From: Pankaj Gupta <pagupta@redhat.com>
To: Stefan Hajnoczi <stefanha@redhat.com>
Cc: virtio-dev@lists.oasis-open.org, mst@redhat.com,
david@redhat.com, riel@surriel.com,
dan j williams <dan.j.williams@intel.com>,
aarcange@redhat.com, cohuck@redhat.com, lcapitulino@redhat.com,
nilal@redhat.com
Subject: [virtio-dev] Re: [RFC] virtio-pmem: PMEM device spec
Date: Thu, 11 Apr 2019 05:02:33 -0400 (EDT) [thread overview]
Message-ID: <952782165.20990220.1554973353161.JavaMail.zimbra@redhat.com> (raw)
In-Reply-To: <20190410144245.GD9868@stefanha-x1.localdomain>
Hi Stefan,
Thank you for the review. Please find my reply inline.
> > diff --git a/virtio-pmem.tex b/virtio-pmem.tex
> > new file mode 100644
> > index 0000000..04e07bb
> > --- /dev/null
> > +++ b/virtio-pmem.tex
> > @@ -0,0 +1,134 @@
> > +\section{PMEM Device}\label{sec:Device Types / PMEM Device}
> > +
> > +The virtio pmem is a fake persistent memory (NVDIMM) device
> > +used to bypass the guest page cache and provide a virtio
> > +based asynchronous flush mechanism. This avoids the need
>
> Is there anything "fake" about virtio-pmem from the perspective of the
> device interface?
I think I should remove fake Keyword here.
>
> What you are describing is one use case. But on a platform that doesn't
> have existing physical NVDIMM interfaces, ACPI, etc maybe virtio-pmem
> would be used to pass through physical NVDIMMs from the host? If you
> agree, then it might make sense to describe the device simply as a
> persistent memory device and give "fake NVDIMM" as an example use case
> in a separate paragraph. This would make the text more future-proof.
Yes, good point point. I will add a separate paragraph for "fake NVDIMM"
as an example usecase.
>
> > +of a separate page cache in guest and keeps page cache only
> > +in the host. Under memory pressure, the host makes use of
> > +effecient memory reclaim decisions for page cache pages
>
> efficient
o.k
>
> Please use a spell-checker like aspell or ispell.
Sure.
>
> > +of all the guests.

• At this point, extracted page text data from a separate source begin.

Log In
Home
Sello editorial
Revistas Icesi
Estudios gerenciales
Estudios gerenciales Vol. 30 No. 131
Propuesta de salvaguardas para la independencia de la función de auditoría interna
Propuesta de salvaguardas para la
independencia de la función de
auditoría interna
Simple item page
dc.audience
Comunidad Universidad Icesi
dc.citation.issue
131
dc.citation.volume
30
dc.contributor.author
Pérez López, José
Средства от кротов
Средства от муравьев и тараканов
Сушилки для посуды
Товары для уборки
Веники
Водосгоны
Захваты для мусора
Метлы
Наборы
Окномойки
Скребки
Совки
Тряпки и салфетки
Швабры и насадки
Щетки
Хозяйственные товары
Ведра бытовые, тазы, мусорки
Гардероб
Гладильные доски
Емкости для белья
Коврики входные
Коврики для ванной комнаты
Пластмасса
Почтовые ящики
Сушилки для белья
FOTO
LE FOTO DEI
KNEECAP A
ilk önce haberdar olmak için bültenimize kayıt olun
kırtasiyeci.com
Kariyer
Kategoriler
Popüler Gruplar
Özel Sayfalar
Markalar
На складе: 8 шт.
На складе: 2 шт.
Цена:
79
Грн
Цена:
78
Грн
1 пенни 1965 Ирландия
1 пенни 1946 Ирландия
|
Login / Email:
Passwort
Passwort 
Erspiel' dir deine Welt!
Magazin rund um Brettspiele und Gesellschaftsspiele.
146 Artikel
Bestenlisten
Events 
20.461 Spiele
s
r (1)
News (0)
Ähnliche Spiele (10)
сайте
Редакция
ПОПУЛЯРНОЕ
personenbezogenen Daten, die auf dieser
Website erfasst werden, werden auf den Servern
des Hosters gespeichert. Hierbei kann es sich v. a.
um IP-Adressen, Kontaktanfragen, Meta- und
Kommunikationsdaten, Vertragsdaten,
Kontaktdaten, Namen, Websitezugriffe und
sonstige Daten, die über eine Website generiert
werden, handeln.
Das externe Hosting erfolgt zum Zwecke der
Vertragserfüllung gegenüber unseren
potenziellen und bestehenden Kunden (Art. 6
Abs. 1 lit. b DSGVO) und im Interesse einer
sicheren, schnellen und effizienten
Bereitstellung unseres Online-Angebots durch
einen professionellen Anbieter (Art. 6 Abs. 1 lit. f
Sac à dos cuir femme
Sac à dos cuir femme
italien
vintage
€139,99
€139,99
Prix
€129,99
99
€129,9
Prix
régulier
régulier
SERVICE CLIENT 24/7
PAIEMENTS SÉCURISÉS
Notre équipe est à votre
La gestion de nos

This helps to reduce the memory footprint
> > +and fit more guests in the host system.
> > +
> > +\subsection{Device ID}\label{sec:Device Types / PMEM Device / Device ID}
> > + 25
> > +
> > +\subsection{Virtqueues}\label{sec:Device Types / PMEM Device / Virtqueues}
> > +\begin{description}
> > +\item[0] req_vq
> > +\end{description}
> > +
> > +\subsection{Feature bits}\label{sec:Device Types / PMEM Device / Feature
> > bits}
> > +
> > +There are currently no feature bits defined for this device.
> > +
> > +\subsection{Device configuration layout}\label{sec:Device Types / PMEM
> > Device / Device configuration layout}
> > +
> > +\begin{lstlisting}
> > +struct virtio_pmem_config {
> > + le64 start;
> > + le64 size;
> > +};
> > +\end{lstlisting}
> > +
> > +\field{start} contains the guest physical address of the start of the
> > +physical address range to be hotplugged into the guest address space
> > +using the pmem API.
>
> What pmem API? This specification shouldn't be written from a Linux
> kernel internals point of view. It should be possible to implement BSD,
> Windows, etc drivers too.
o.k. will change this to generic naming common to other operating systems.
>
> Just saying that this is the physical address of the start of the
> persistent memory range is enough.
>
> > +\field{size} contains the length of this address range.
>
> "in bytes" would be nice because it makes the units explicit.
yes.
>
> > +
> > +\subsection{Device Initialization}\label{sec:Device Types / PMEM Device /
> > Device Initialization}
> > +
> > +Device hotplugs physical memory to guest address space. Persistent memory
> > device
> > +is emulated with file backed memory at host side.
>
> File-backed memory is a detail of one possible use case. The spec
> shouldn't be tied to this single use case.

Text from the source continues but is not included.